==== Information given ====
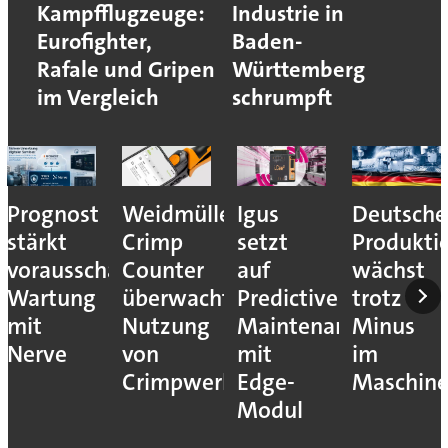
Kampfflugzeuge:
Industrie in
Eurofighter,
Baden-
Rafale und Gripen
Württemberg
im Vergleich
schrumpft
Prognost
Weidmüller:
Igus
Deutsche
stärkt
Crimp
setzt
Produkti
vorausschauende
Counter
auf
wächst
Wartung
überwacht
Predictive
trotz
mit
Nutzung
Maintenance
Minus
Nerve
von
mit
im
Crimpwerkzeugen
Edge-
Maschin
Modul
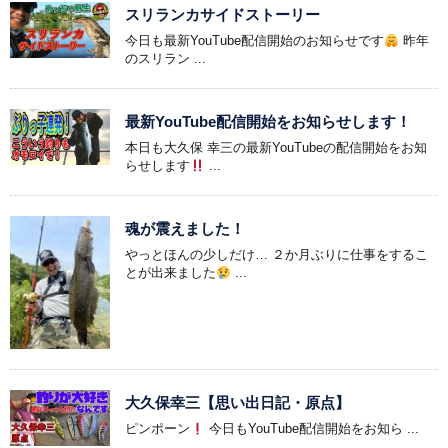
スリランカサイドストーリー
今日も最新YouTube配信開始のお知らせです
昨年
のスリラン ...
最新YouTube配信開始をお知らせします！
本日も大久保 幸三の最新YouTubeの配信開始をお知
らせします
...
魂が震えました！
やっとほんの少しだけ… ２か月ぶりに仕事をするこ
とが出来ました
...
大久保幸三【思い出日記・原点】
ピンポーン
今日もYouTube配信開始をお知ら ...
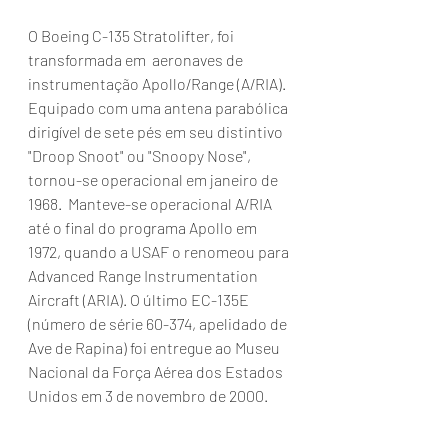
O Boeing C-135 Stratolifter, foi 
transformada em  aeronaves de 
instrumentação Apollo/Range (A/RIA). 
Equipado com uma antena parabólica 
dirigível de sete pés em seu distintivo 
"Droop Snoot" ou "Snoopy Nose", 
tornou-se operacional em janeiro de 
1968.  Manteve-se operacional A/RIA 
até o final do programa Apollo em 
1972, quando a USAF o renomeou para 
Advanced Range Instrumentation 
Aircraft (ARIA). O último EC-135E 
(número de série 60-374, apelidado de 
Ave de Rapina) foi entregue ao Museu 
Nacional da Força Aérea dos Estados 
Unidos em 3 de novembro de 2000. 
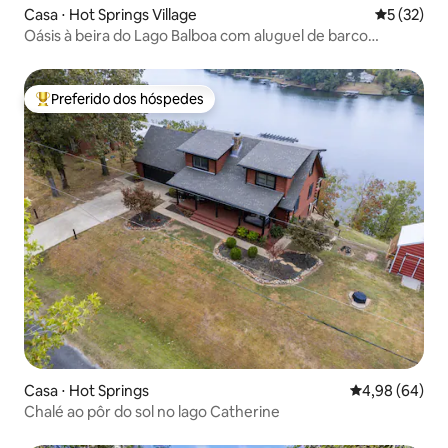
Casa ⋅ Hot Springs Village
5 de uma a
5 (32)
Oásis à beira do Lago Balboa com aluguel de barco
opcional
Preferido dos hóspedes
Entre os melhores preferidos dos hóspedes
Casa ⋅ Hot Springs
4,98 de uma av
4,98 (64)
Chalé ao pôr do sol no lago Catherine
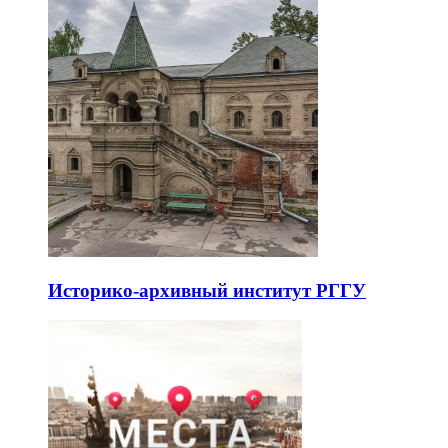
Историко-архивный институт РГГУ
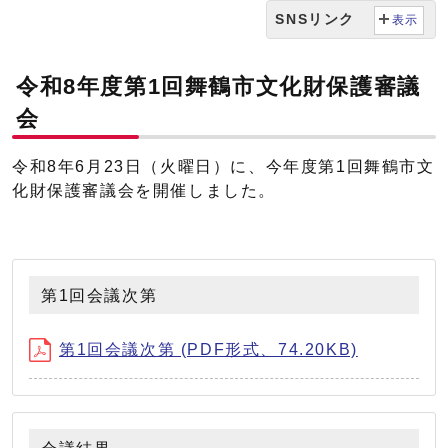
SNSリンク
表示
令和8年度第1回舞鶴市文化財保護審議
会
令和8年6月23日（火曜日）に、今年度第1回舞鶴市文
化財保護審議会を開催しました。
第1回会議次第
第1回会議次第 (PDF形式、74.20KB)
====
==== Information given ====
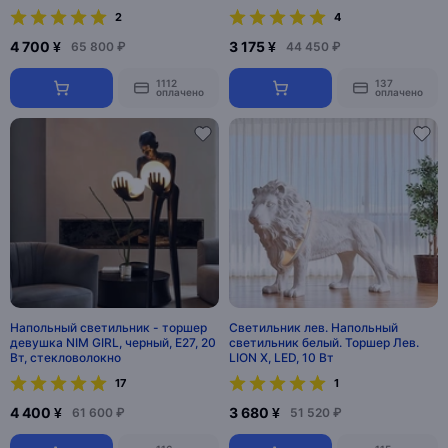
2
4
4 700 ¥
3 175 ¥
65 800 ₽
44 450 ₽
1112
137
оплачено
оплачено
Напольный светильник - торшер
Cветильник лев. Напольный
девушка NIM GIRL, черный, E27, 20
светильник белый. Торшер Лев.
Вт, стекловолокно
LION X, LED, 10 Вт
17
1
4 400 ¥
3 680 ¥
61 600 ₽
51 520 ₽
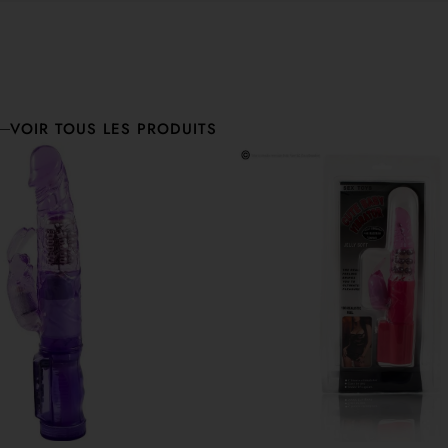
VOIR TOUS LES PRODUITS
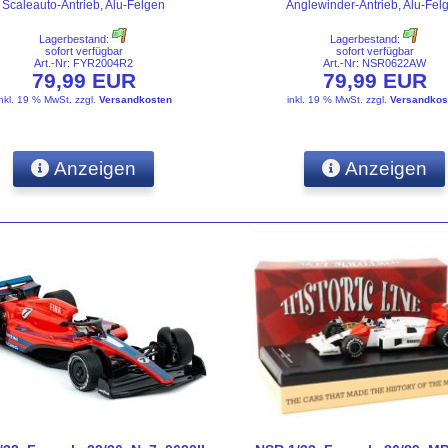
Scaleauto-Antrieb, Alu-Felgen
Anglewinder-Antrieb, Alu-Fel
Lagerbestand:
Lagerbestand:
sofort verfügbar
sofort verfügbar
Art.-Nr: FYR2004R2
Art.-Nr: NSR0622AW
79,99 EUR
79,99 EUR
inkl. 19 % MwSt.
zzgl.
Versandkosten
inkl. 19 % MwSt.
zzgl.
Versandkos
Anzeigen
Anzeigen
====
==== Information given ====
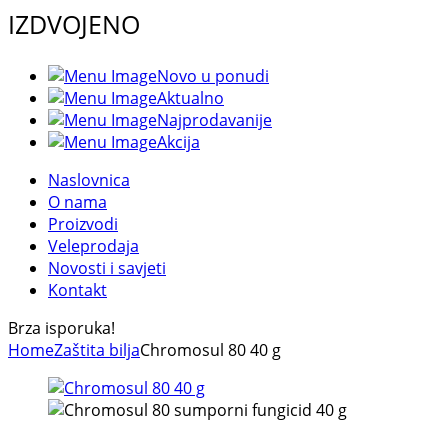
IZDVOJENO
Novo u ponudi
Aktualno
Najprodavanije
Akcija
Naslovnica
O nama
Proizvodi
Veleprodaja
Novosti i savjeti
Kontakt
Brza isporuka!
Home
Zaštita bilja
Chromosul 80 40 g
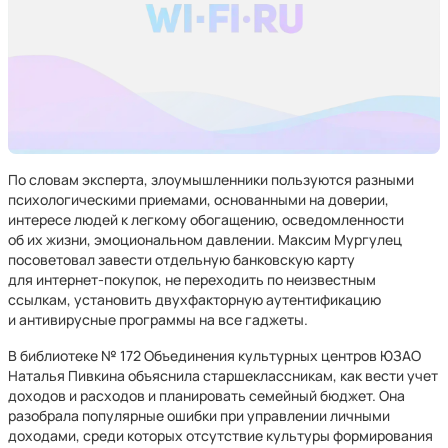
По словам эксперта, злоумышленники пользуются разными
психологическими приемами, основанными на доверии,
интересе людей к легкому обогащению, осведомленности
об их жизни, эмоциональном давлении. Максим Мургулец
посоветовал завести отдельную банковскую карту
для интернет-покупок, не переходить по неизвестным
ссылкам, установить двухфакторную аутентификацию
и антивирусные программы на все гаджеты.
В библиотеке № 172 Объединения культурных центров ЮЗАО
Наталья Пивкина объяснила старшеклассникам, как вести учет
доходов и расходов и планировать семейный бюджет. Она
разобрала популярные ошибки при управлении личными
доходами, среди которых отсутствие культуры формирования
====
• **Description of the task**: Range to copy from the listing above: the line containing "Novo u ponudi" down to the line containing "психологическими приемами, основанными", both included. Reproduce it exactly, minus the pictures, and add nothing.

• **Answer section**:
Novo u ponudi
Aktualno
Najprodavanije
Akcija
Naslovnica
O nama
Proizvodi
Veleprodaja
Novosti i savjeti
Kontakt
Brza isporuka!
Home
Zaštita bilja
Chromosul 80 40 g
По словам эксперта, злоумышленники пользуются разными
психологическими приемами, основанными на доверии,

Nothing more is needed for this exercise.